Since the publication of the OECD recommendations on Base Erosion and Profit Shifting (BEPS) in October 2015, more than 100 countries and jurisdictions have been collaborating to implement the 15 BEPS actions. The guiding principle of the BEPS initiative is to ensure “that profits are taxed where economic activities generating the profits are performed and where value is created”.
“For risk managers, captive insurance is not a tax issue but an efficient risk management tool, especially for large corporations,” says FERMA President Jo Willaert.
Focus on captives is also coming from new European Union initiatives. In January 2016, the European Commission released an Anti-Tax Avoidance Package, now being discussed by the Council. A Public Tax Transparency proposal followed on 12 April 2016, extending country-by-county reporting to all large corporations operating in the EU.
Figures in context
Country-by-country financial and tax transparency are raising concerns for the captive industry.
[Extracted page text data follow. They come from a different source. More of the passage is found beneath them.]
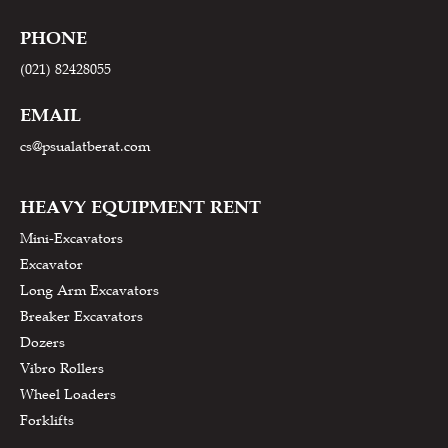
PHONE
(021) 82428055
EMAIL
cs@psualatberat.com
HEAVY EQUIPMENT RENT
Mini-Excavators
Excavator
Long Arm Excavators
Breaker Excavators
Dozers
Vibro Rollers
Wheel Loaders
Forklifts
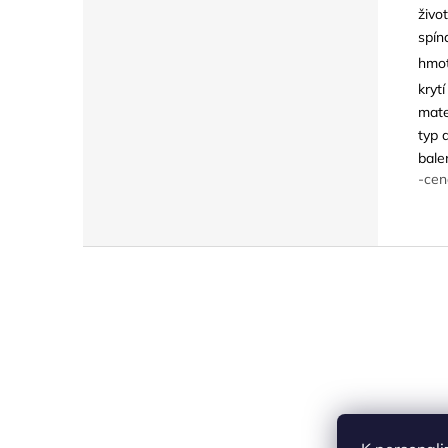
živo
spín
hmot
krytí
mate
typ 
bale
-cen
Z
á
p
a
t
í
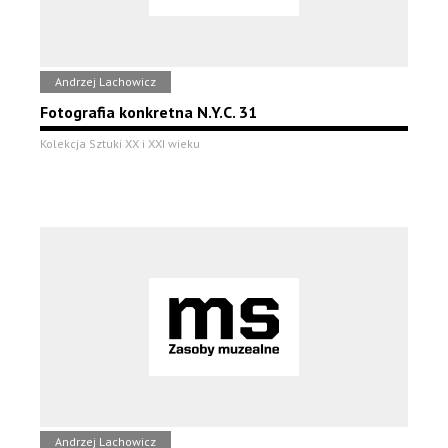
Andrzej Lachowicz
Fotografia konkretna N.Y.C. 31
Kolekcja Sztuki XX i XXI wieku
Andrzej Lachowicz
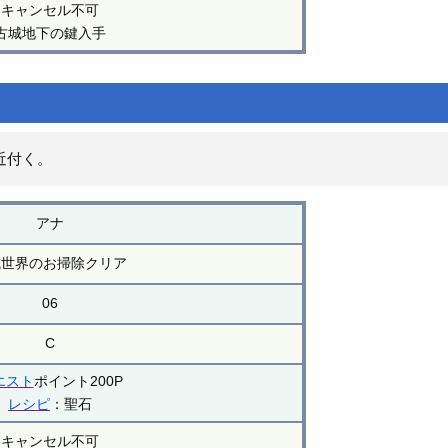
キャンセル不可
古城地下の鍵入手
近付く。
アナ
城世界のお掃除クリア
06
C
エスト
ポイント200P
レシピ
：聖石
キャンセル不可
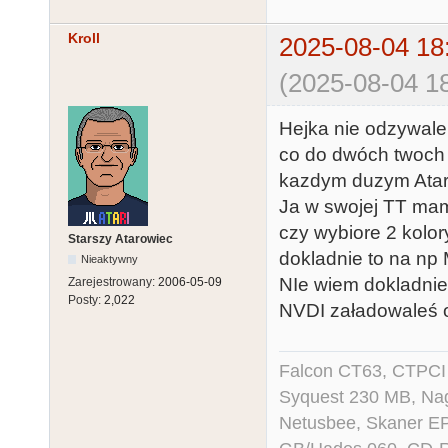
Kroll
2025-08-04 18
(2025-08-04 18
Hejka nie odzywal
co do dwóch twoch 
kazdym duzym Atar
Ja w swojej TT mam
czy wybiore 2 kolor
Starszy Atarowiec
dokladnie to na np
Nieaktywny
NIe wiem dokladnie
Zarejestrowany:
2006-05-09
Posty:
2,022
NVDI załadowaleś 
Falcon CT63, CTPCI
Syquest 230 MB, N
Netusbee, Skaner E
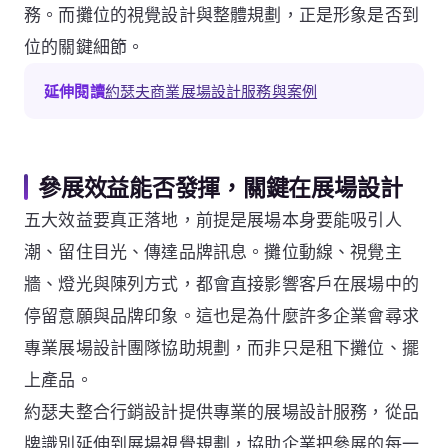
務。而攤位的視覺設計與整體規劃，正是形象是否到
位的關鍵細節。
延伸閱讀
約瑟夫商業展場設計服務與案例
參展效益能否發揮，關鍵在展場設計
五大效益要真正落地，前提是展場本身要能吸引人
潮、留住目光、傳達品牌訊息。攤位動線、視覺主
牆、燈光與陳列方式，都會直接影響客戶在展場中的
停留意願與品牌印象。這也是為什麼許多企業會尋求
專業展場設計團隊協助規劃，而非只是租下攤位、擺
上產品。
約瑟夫整合行銷設計提供專業的展場設計服務，從品
牌識別延伸到展場視覺規劃，協助企業把參展的每一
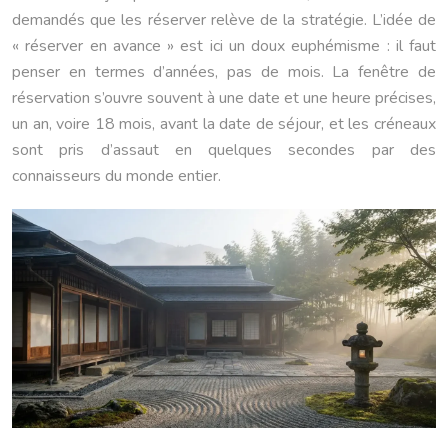
demandés que les réserver relève de la stratégie. L’idée de
« réserver en avance » est ici un doux euphémisme : il faut
penser en termes d’années, pas de mois. La fenêtre de
réservation s’ouvre souvent à une date et une heure précises,
un an, voire 18 mois, avant la date de séjour, et les créneaux
sont pris d’assaut en quelques secondes par des
connaisseurs du monde entier.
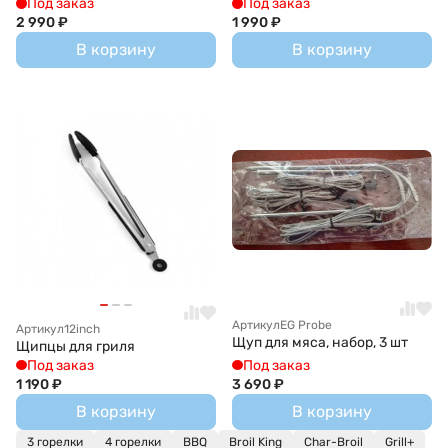
Под заказ
Под заказ
2 990
₽
1 990
₽
В корзину
В корзину
Артикул
EG Probe
Артикул
12inch
Щуп для мяса, набор, 3 шт
Щипцы для гриля
Под заказ
Под заказ
1 190
₽
3 690
₽
В корзину
В корзину
3 горелки
4 горелки
BBQ
Broil King
Char-Broil
Grill+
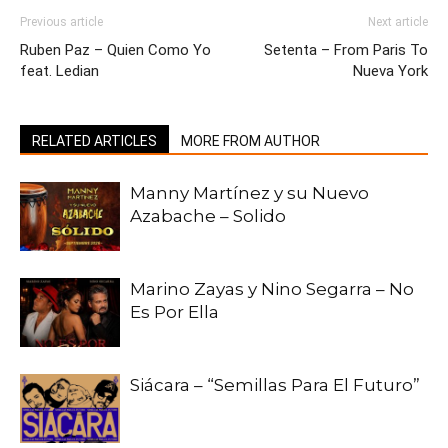
Previous article
Next article
Ruben Paz – Quien Como Yo
Setenta – From Paris To
feat. Ledian
Nueva York
RELATED ARTICLES
MORE FROM AUTHOR
Manny Martínez y su Nuevo
Azabache – Solido
Marino Zayas y Nino Segarra – No
Es Por Ella
Siácara – “Semillas Para El Futuro”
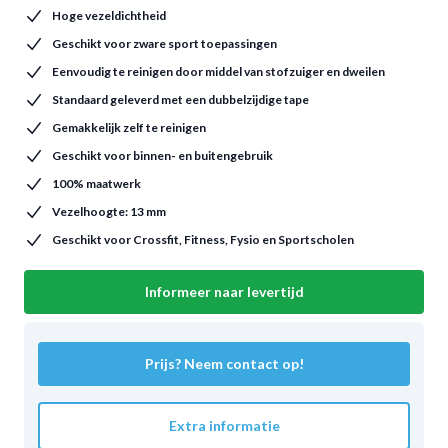
Hoge vezeldichtheid
Geschikt voor zware sport toepassingen
Eenvoudig te reinigen door middel van stofzuiger en dweilen
Standaard geleverd met een dubbelzijdige tape
Gemakkelijk zelf te reinigen
Geschikt voor binnen- en buitengebruik
100% maatwerk
Vezelhoogte: 13 mm
Geschikt voor Crossfit, Fitness, Fysio en Sportscholen
Informeer naar levertijd
Prijs? Neem contact op!
Extra informatie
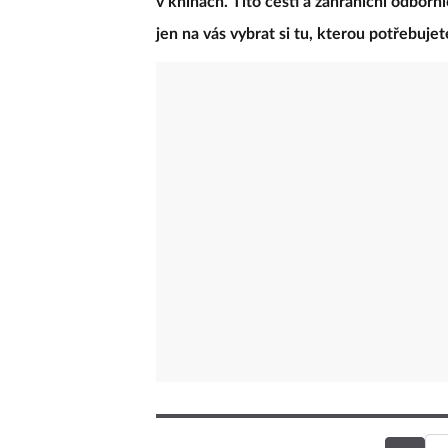
v knihách. Tito čeští a zahraniční odborní
jen na vás vybrat si tu, kterou potřebujet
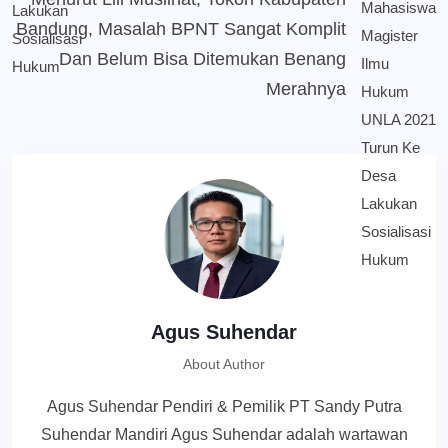
Bandung, Masalah BPNT Sangat Komplit
Dan Belum Bisa Ditemukan Benang
Merahnya
Agus Suhendar
About Author
Agus Suhendar Pendiri & Pemilik PT Sandy Putra
Suhendar Mandiri Agus Suhendar adalah wartawan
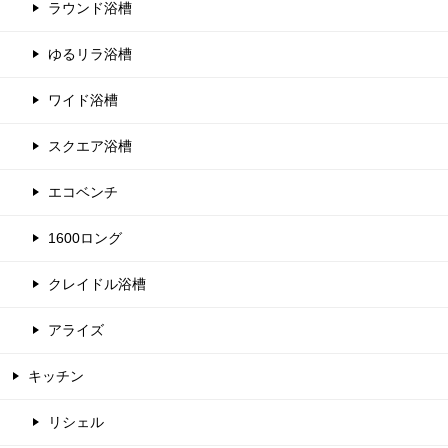
ラウンド浴槽
ゆるリラ浴槽
ワイド浴槽
スクエア浴槽
エコベンチ
1600ロング
クレイドル浴槽
アライズ
キッチン
リシェル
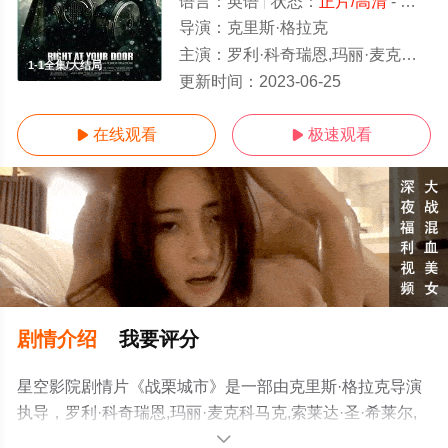
语言：
英语
状态：
正片/高清
- 免费在线观看
导演：
克里斯·格拉克
主演：
罗利·科奇瑞恩,玛丽·麦克科马克,索莱达·圣·希莱尔,马科斯·卡锡,Phillip·Gramm,金伯利·斯科特,乔恩·韦尔塔斯,赫克托·路易斯·布斯塔曼
1-1全集/大结局
更新时间：
2023-06-25
在线观看
极速观看


剧情介绍
我要评分
星空影院剧情片《战栗城市》是一部由克里斯·格拉克导演
执导，罗利·科奇瑞恩,玛丽·麦克科马克,索莱达·圣·希莱尔,
马科斯·卡锡,Phillip·Gramm,金伯利·斯科特,乔恩·韦尔塔斯,

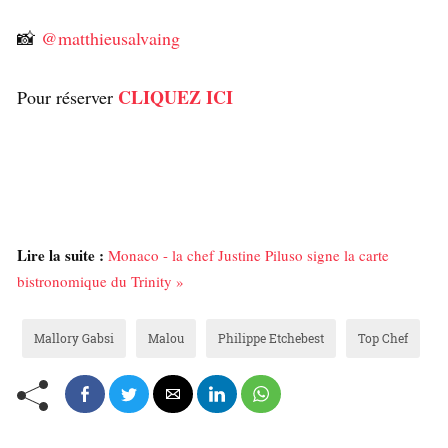
📸
@matthieusalvaing
CLIQUEZ ICI
Pour réserver
Lire la suite :
Monaco - la chef Justine Piluso signe la carte
bistronomique du Trinity »
Mallory Gabsi
Malou
Philippe Etchebest
Top Chef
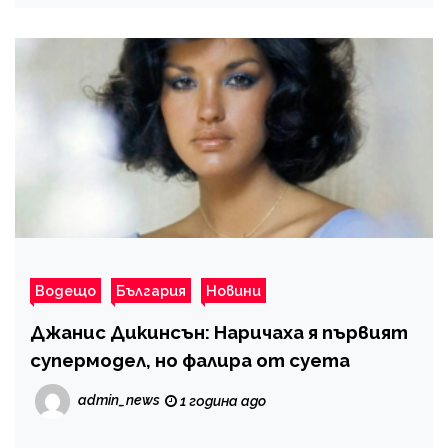
Водещо
България
Новини
Джанис Дикинсън: Наричаха я първият
супермодел, но фалира от суета
admin_news
1 година ago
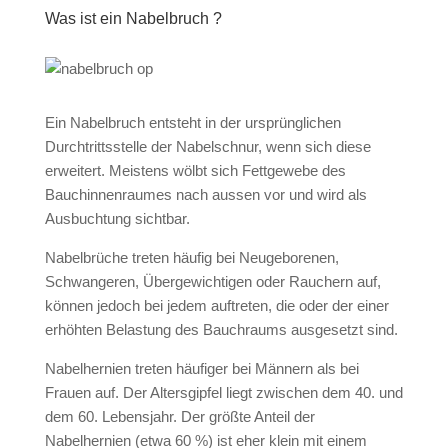
Was ist ein Nabelbruch ?
Ein Nabelbruch entsteht in der ursprünglichen
Durchtrittsstelle der Nabelschnur, wenn sich diese
erweitert. Meistens wölbt sich Fettgewebe des
Bauchinnenraumes nach aussen vor und wird als
Ausbuchtung sichtbar.
Nabelbrüche treten häufig bei Neugeborenen,
Schwangeren, Übergewichtigen oder Rauchern auf,
können jedoch bei jedem auftreten, die oder der einer
erhöhten Belastung des Bauchraums ausgesetzt sind.
Nabelhernien treten häufiger bei Männern als bei
Frauen auf. Der Altersgipfel liegt zwischen dem 40. und
dem 60. Lebensjahr. Der größte Anteil der
Nabelhernien (etwa 60 %) ist eher klein mit einem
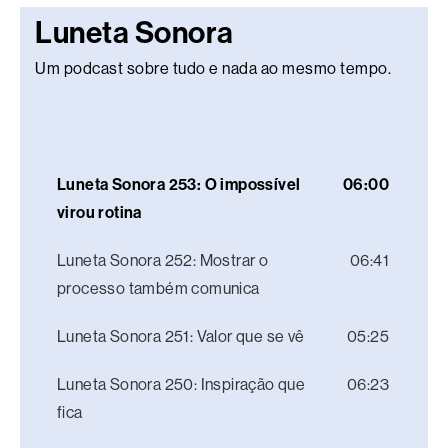
Luneta Sonora
Um podcast sobre tudo e nada ao mesmo tempo.
Luneta Sonora 253: O impossível
06:00
virou rotina
Luneta Sonora 252: Mostrar o
06:41
processo também comunica
Luneta Sonora 251: Valor que se vê
05:25
Luneta Sonora 250: Inspiração que
06:23
fica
If made public, country-by-country financial and tax disclosure would give access to a large amount of highly technical information. A meaningful reading and interpretation of this information require a detailed understanding of the value chain in a group; many factors contribute to the creation of value and income in a multinational.
Tax authorities are competent to perform this analysis because of their expertise and training, but the same does not necessarily apply to members of the public. Risks of misunderstanding and misinterpretation, therefore, will be significant, forcing organisations to defend and justify their financial structures not only to tax authorities, but to less informed third parties.
“With nearly 7,000 captives worldwide, the risk management community is well aware of the reasons and benefits of captive insurance, which is used by non-profits and public organisations as well as corporations,” says Jo Willaert. “These are light structures which perform a genuine (re)insurance activity. They help us to maintain affordable and wide risk coverage, access to reinsurance markets and greater risk insight.”